C’è una parte della comunicazione di rete che, in questi ultimi tempi più di altri, richiede l’attenzione di chi si occupa di digitale: è la propaganda. La viralità con cui i fenomeni ad essa connessi si diffondono tra persone non del tutto consapevoli di essere parte di un processo strategico, molto spesso manipolatorio, impone una riflessione sulla responsabilità di chi questi processi li utilizza, li cavalca o anche semplicemente li riconosce.
Contro la propaganda online, l’educazione ad una comunicazione positiva, già partendo dalla selezione di cosa comunicare e come, è possibile, ma deve essere pianificata, accettata e diffusa: in una parola deve diventare una prassi culturale.
Il valore sociale ed economico dei comportamenti digitali
Più in generale emerge ancora una volta una grande lacuna rispetto alle conoscenze utili per essere sui social network: dalle basilari norme di buona comunicazione digitale (in alcuni casi si potrebbe dire anche semplicemente di buona educazione) alla consapevolezza delle implicazioni delle proprie azioni in rete. Da un semplice Like ad un commento sotto ad un post, ogni gesto compiuto sui social network comporta l’adesione ad un gruppo sociale, una esposizione senza precedenti ed una misurabilità, che ci rende tutti, volente o nolente, parte attiva del processo di influenza.
Se c’è una cosa che la vicenda di Cambridge Analytica ci ha insegnato è che le persone sottovalutano le conseguenze della propria presenza in rete.
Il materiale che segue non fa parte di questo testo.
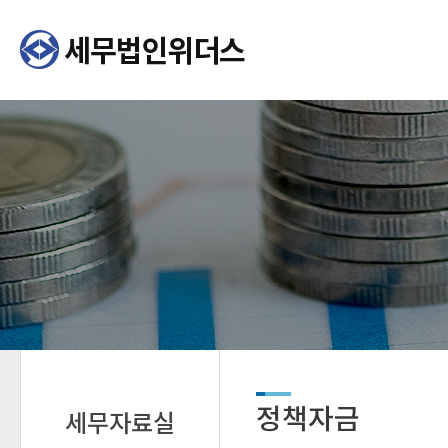
정책자금
세무자료실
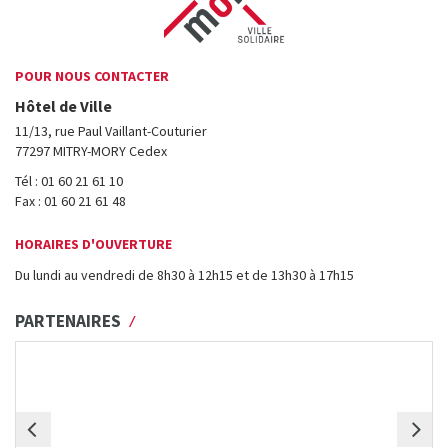
POUR NOUS CONTACTER
Hôtel de Ville
11/13, rue Paul Vaillant-Couturier
77297 MITRY-MORY Cedex
Tél : 01 60 21 61 10
Fax : 01 60 21 61 48
HORAIRES D'OUVERTURE
Du lundi au vendredi de 8h30 à 12h15 et de 13h30 à 17h15
PARTENAIRES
Il valore economico, sociale e politico che ciascuno ha con i propri comportamenti digitali è immensamente sottovalutato dalla massa, che persiste nella propria illusione di libertà e controllo. Al contempo si legittimano linguaggi violenti ed esasperati, offese e disinformazione.
Costanti e variabili della comunicazione persuasiva
Cerchiamo di capire di cosa parliamo, esattamente.
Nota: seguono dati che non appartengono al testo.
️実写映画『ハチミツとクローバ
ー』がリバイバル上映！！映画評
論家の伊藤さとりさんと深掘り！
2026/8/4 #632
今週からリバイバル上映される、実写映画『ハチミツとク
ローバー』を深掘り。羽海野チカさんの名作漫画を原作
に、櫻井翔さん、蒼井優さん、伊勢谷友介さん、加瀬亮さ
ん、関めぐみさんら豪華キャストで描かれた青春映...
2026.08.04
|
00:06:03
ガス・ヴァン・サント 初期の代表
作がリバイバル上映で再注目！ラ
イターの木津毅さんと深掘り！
Per farlo dobbiamo anzitutto individuare gli elementi chiave della comunicazione persuasiva utilizzata nella propaganda, che ha una pragmatica estremamente riconoscibile, basata su alcuni elementi costanti e ad altri variabili.
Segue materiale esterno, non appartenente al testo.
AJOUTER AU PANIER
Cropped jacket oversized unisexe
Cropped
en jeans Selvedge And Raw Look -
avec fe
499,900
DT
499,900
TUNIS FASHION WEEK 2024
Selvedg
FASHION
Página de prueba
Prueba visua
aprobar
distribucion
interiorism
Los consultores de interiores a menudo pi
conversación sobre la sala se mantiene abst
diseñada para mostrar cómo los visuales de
La costante è la modalità espressiva: il tono è sempre emozionale, esasperato, il linguaggio volutamente semplificato e la ripetizione quasi ossessiva dei concetti è un accurato meccanismo di familiarizzazione.
Gli elementi variabili, invece, sono tre:
- Le leve strategiche che guidano la comunicazione hanno sempre una giusta causa da difendere, utilizzando la paura/minaccia come spinta alla conformità ed il bisogno di risoluzione come chiave per accentrare nel leader il consenso.
- I contenuti per attirare la massa fanno leva su argomentazioni inattaccabili: sicurezza, famiglia, lavoro, futuro, impulsi et similia.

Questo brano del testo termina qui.